Complicating matters for China’s aggressive investment in African states is rampant corruption. A 2017 survey by the World Economic Forum of more than 16,000 executives across 140 countries found that corruption was one of the biggest challenges for conducting business with China, behind inefficient government bureaucracy, quality control issues, inflation and policy instability.

“What is undeniable is that China is a much more important economic partner than it was 20 years ago, and it likely will become percentage-wise an increasingly important economic partner for Africa going forward,” said Eisenman.

Shifting supply lines

A report from the U.S. Chamber of Commerce indicates that one of the myriad positive results of the Trump trade war has been the shifting of supply lines from China into Southeast Asia and other developing nations. “This has already impacted countries from Vietnam to Bangladesh to Cambodia,” says Eisenman. “And it might happen with Egypt.”

Imports from nearly every other Pacific Rim country are up, according to the U.S. Department of Commerce, indicating that tariffs have pushed importers to seek other suppliers outside China.
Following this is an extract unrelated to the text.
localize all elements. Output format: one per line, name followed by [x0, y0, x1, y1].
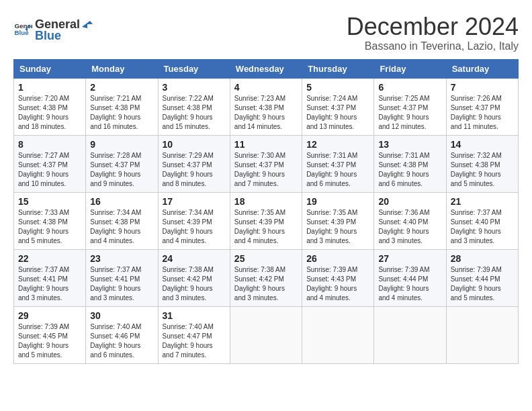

More goods were imported from South Korea, the Philippines, India and Thailand, and the category of “other” countries, which the government uses to lump together such smaller trading partners, has jumped from $69 billion last year to $84.2 billion in 2019.

“The U.S. Chamber of Commerce survey suggest only 50 percent of American businesses in China think that things are moving in the right direction,” said Eisenman. “There is a real concern here with the direction China is taking, despite constant claims that it is opening up, I have not seen that over the past decade.”

Eisenman disputed the common wisdom that trade wars and tariffs can only be harmful, saying, “what we see is a move toward a globalization that is more global.”

Foothold or stranglehold?

In order to establish a permanent foothold in Africa, some say China is putting a stranglehold on sub-Saharan nations. Eisenman and others believe China’s “closed-door” approach, is but another instance of Beijing rigging the game to suit the country’s economy and political directives at the expense of its commercial partners. “China is changing and that change is not about to stop,” he said.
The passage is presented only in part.